The fixed-lag technique involves making the approximation
$$\begin{aligned} S_t \approx \mathbb {E}_{X_{1:t}|Y_{1:t} , \theta }\left[ \frac{1}{t- \varDelta } \sum _{j=1}^{t-\varDelta } s(Y_j,X_j) \right] \approx \frac{1}{t- \varDelta } \sum _{j=1}^{t-\varDelta } \mathbb {E}_{X_{1:j+\varDelta }| Y_{1:j+\varDelta } , \hat{\theta } } \left[ s(Y_j,X_j) \right] \end{aligned}$$
where we assume that \(S_t\) can be written as
$$\begin{aligned} S_t&= \mathbb {E}_{X_{1:t}|Y_{1:t},\theta } \sum _{j=1}^t s(Y_j,X_j) \end{aligned}$$
This allows \(S_t\) to be updated in an online manner by computing the component-wise sufficient statistics
$$\begin{aligned} \tilde{s}_t&:= \mathbb {E}_{ X_{1:t}|Y_{1:t} , \theta } \left[ s( Y_{t-\varDelta }, X_{1:t}(t-\varDelta ) ) \right] \\&\approx \sum _i w_k(X_{1:t}^{(i)}) s(Y_{t-\varDelta }, X_{1:t}^{(i)}(t-\varDelta )), \end{aligned}$$
allowing \(\hat{S}_t\) to be updated as
$$\begin{aligned} \hat{S}_t = \gamma _t \cdot \tilde{s}_t + (1-\gamma _t) \cdot \hat{S}_{t-1}, \end{aligned}$$
with some learning schedule \(\gamma _t\); in (3) \(\gamma _t=1/(t-\varDelta )\). This approach is slightly different from that of Cappé and Moulines (2005); see Sect. 7.1 for a discussion.

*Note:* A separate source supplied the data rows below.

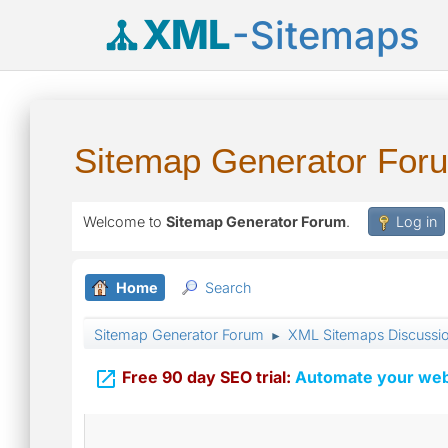
XML
-Sitemaps
Sitemap Generator For
Welcome to
Sitemap Generator Forum
.
Log in
Home
Search
Sitemap Generator Forum
XML Sitemaps Discussi
►

Free 90 day SEO trial:
Automate your webs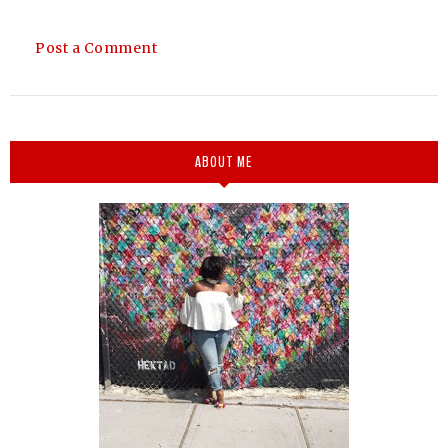
Post a Comment
ABOUT ME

Choosing a large value of \(\varDelta \) allows SMC to use many observations to improve the posterior distribution of \(X_{t-\varDelta }\). However the cost of a large \(\varDelta \) is an increased path degeneracy due to the resampling procedure, which increases the sample variance. The optimal choice for \(\varDelta \) balances the opposing influences of the forgetting rate of the model and the collapsing rate of the resampling process due to the divergence between the proposal distribution and the posterior distribution. For the examples in this paper we chose \(\varDelta = 20\) as recommended by Cappé and Moulines (2005), which seems to be a reasonable choice for our models.

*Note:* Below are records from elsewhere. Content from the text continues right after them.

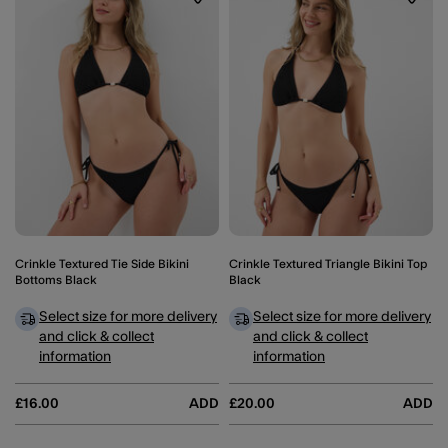
Wishlist
Wishli
Crinkle Textured Tie Side Bikini
Crinkle Textured Triangle Bikini Top
Bottoms Black
Black
Select size for more delivery
Select size for more delivery
and click & collect
and click & collect
information
information
£16.00
ADD
£20.00
ADD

There are various other techniques to improve on this basic SMC method, including improved resampling schemes (Douc and Cappé 2005; Olsson et al. 2008; Doucet and Johansen 2009; Cappé et al. 2007), and choosing better sampling distributions through lookahead strategies or resample-move procedures (Pitt and Shephard 1999; Lin et al. 2013; Doucet and Johansen 2009), which are not discussed further here. Instead, in the remainder of this paper, we focus on the process of updating the parameter estimates \(\hat{ \theta }_{t}\). The remainder of this section describes the options for step 3 of Algorithm 1.

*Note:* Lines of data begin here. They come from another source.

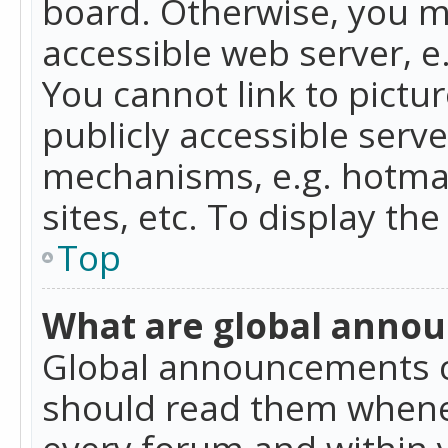
board. Otherwise, you mu
accessible web server, 
You cannot link to pictur
publicly accessible serv
mechanisms, e.g. hotmai
sites, etc. To display t
Top
What are global anno
Global announcements c
should read them whenev
every forum and within 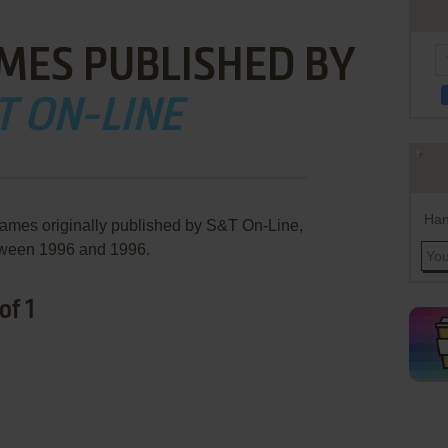
MES PUBLISHED BY
T ON-LINE
Han
games originally published by S&T On-Line,
ween 1996 and 1996.
of 1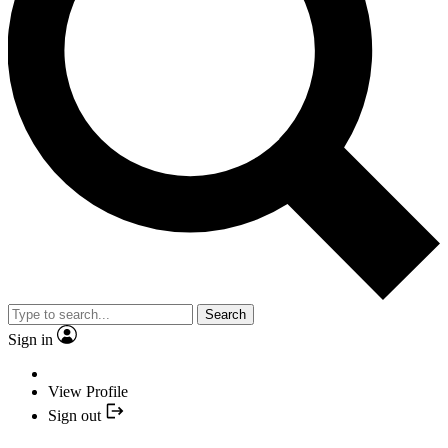
Search
Sign in
View Profile
Sign out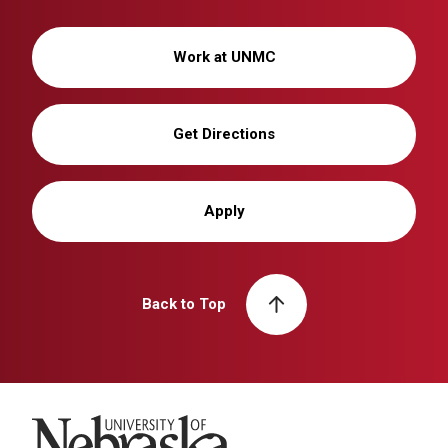
Work at UNMC
Get Directions
Apply
Back to Top
University of Nebraska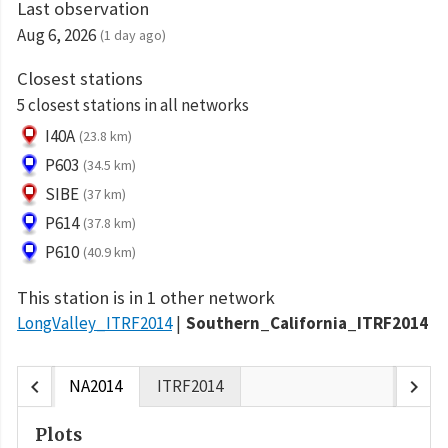
Last observation
Aug 6, 2026
(1 day ago)
Closest stations
5 closest stations in all networks
I40A
(23.8 km)
P603
(34.5 km)
SIBE
(37 km)
P614
(37.8 km)
P610
(40.9 km)
This station is in 1 other network
LongValley_ITRF2014
Southern_California_ITRF2014
chevron_left
chevron_right
NA2014
ITRF2014
Plots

2.1 Batch expectation maximization

Batch Expectation Maximization (BEM) processes the data in batches. Within a batch of size b, the parameter estimate stays constant (\(\hat{ \theta }_{t}=\hat{ \theta }_{t-1}\)) and the update to the sufficient statistic
$$\begin{aligned} \tilde{s}_{t}:=\sum _{i}w_t(X_{1:t}^{(i)}) \cdot (Y_{t-\varDelta }-X_{1:t}^{(i)}(t-\varDelta ))^2, \end{aligned}$$
is collected at each iteration t. At the end of the mth batch we have \(t=mb\), at which time
$$\begin{aligned} \hat{S}^{BEM}_{t}:=\frac{1}{b}\sum _{k=(m-1)b+1}^{mb}\tilde{s}_{k}, \end{aligned}$$
is our approximation of S, and \(\hat{\sigma }^{2}_{v,t}:=\hat{S}^{BEM}_{t}\).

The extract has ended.